🤖 AI Summary
This paper addresses the challenge of efficient autonomous full-coverage exploration in unknown 3D environments. We propose a hierarchical planning framework comprising three key components: (1) rapid preprocessing to construct an initial coarse environmental representation; (2) an online, dynamic multi-scale subregion partitioning and updating mechanism enabling adaptive-resolution modeling; and (3) a two-tier cooperative paradigm—global coverage path planning at the subregion level (formulated as a Traveling Salesman Problem) coupled with local trajectory optimization at the viewpoint level (using Bézier curve smoothing). Our core innovation is the first-ever online subregion decomposition and topology-adaptive update mechanism, jointly optimizing computational efficiency and coverage quality. Evaluated on standard benchmarks, our method improves exploration completion rate and coverage ratio while reducing computational overhead by 37% and increasing path efficiency by 12–28% over state-of-the-art approaches.
📝 Abstract
We present an autonomous exploration system for efficient coverage of unknown environments. First, a rapid environment preprocessing method is introduced to provide environmental information for subsequent exploration planning. Then, the whole exploration space is divided into multiple subregion cells, each with varying levels of detail.

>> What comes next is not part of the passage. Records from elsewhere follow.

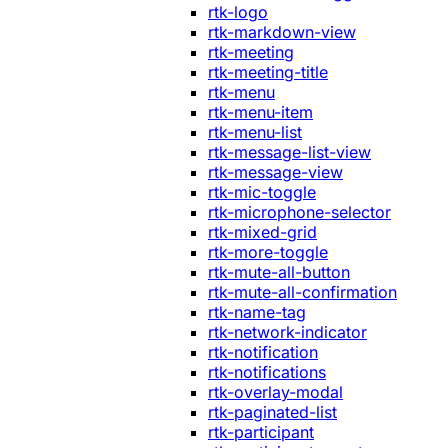
rtk-logo
rtk-markdown-view
rtk-meeting
rtk-meeting-title
rtk-menu
rtk-menu-item
rtk-menu-list
rtk-message-list-view
rtk-message-view
rtk-mic-toggle
rtk-microphone-selector
rtk-mixed-grid
rtk-more-toggle
rtk-mute-all-button
rtk-mute-all-confirmation
rtk-name-tag
rtk-network-indicator
rtk-notification
rtk-notifications
rtk-overlay-modal
rtk-paginated-list
rtk-participant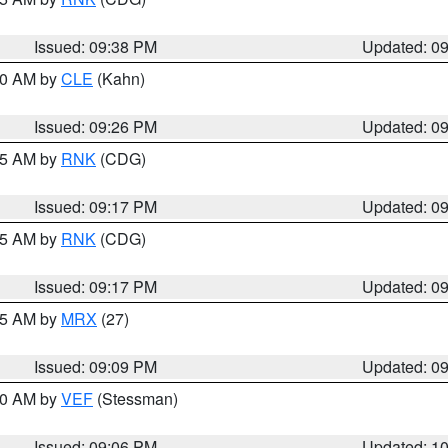
Issued: 09:38 PM
Updated: 0
:30 AM by
CLE
(Kahn)
Issued: 09:26 PM
Updated: 0
:15 AM by
RNK
(CDG)
Issued: 09:17 PM
Updated: 0
:15 AM by
RNK
(CDG)
Issued: 09:17 PM
Updated: 0
:15 AM by
MRX
(27)
Issued: 09:09 PM
Updated: 0
:00 AM by
VEF
(Stessman)
Issued: 09:06 PM
Updated: 1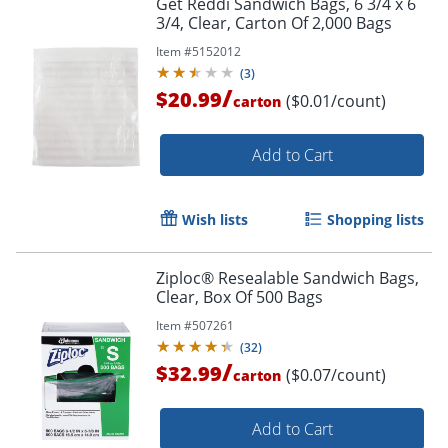
Get Reddi Sandwich Bags, 6 3/4 x 6
3/4, Clear, Carton Of 2,000 Bags
Item #
5152012
(
3
)
/
$20.99
($0.01/count)
carton
Add to Cart
Wish lists
Shopping lists
Ziploc® Resealable Sandwich Bags,
Clear, Box Of 500 Bags
Item #
507261
(
32
)
/
$32.99
($0.07/count)
carton
Order by 5pm and get it toda
Add to Cart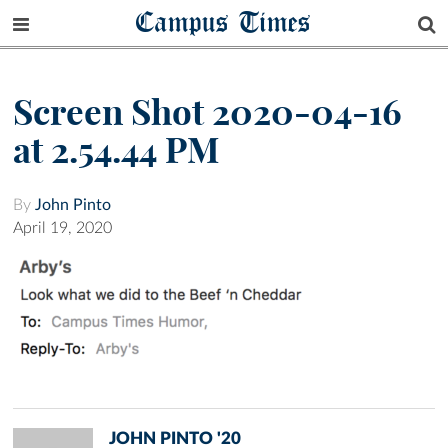
Campus Times
Screen Shot 2020-04-16
at 2.54.44 PM
By
John Pinto
April 19, 2020
JOHN PINTO '20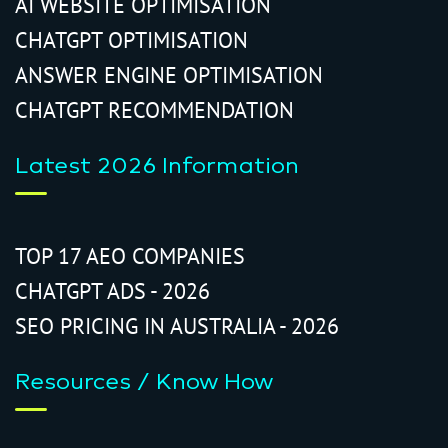
AI WEBSITE OPTIMISATION
CHATGPT OPTIMISATION
ANSWER ENGINE OPTIMISATION
CHATGPT RECOMMENDATION
Latest 2026 Information
TOP 17 AEO COMPANIES
CHATGPT ADS - 2026
SEO PRICING IN AUSTRALIA - 2026
Resources / Know How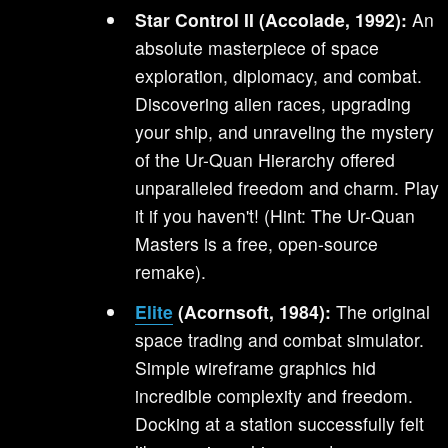
Star Control II (Accolade, 1992):
An
absolute masterpiece of space
exploration, diplomacy, and combat.
Discovering alien races, upgrading
your ship, and unraveling the mystery
of the Ur-Quan Hierarchy offered
unparalleled freedom and charm. Play
it if you haven't! (Hint: The Ur-Quan
Masters is a free, open-source
remake).
Elite
(Acornsoft, 1984):
The original
space trading and combat simulator.
Simple wireframe graphics hid
incredible complexity and freedom.
Docking at a station successfully felt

The subregion cells are capable of decomposition and updating online, effectively characterizing dynamic unknown regions with variable resolution. Finally, the hierarchical planning strategy treats subregions as basic planning units and computes an efficient global coverage path. Guided by the global path, the local path that sequentially visits the viewpoint set is refined to provide an executable path for the robot. This hierarchical planning from coarse to fine steps reduces the complexity of the planning scheme while improving exploration efficiency. The proposed method is compared with state-of-art methods in benchmark environments. Our approach demonstrates superior efficiency in completing exploration while using lower computational resources.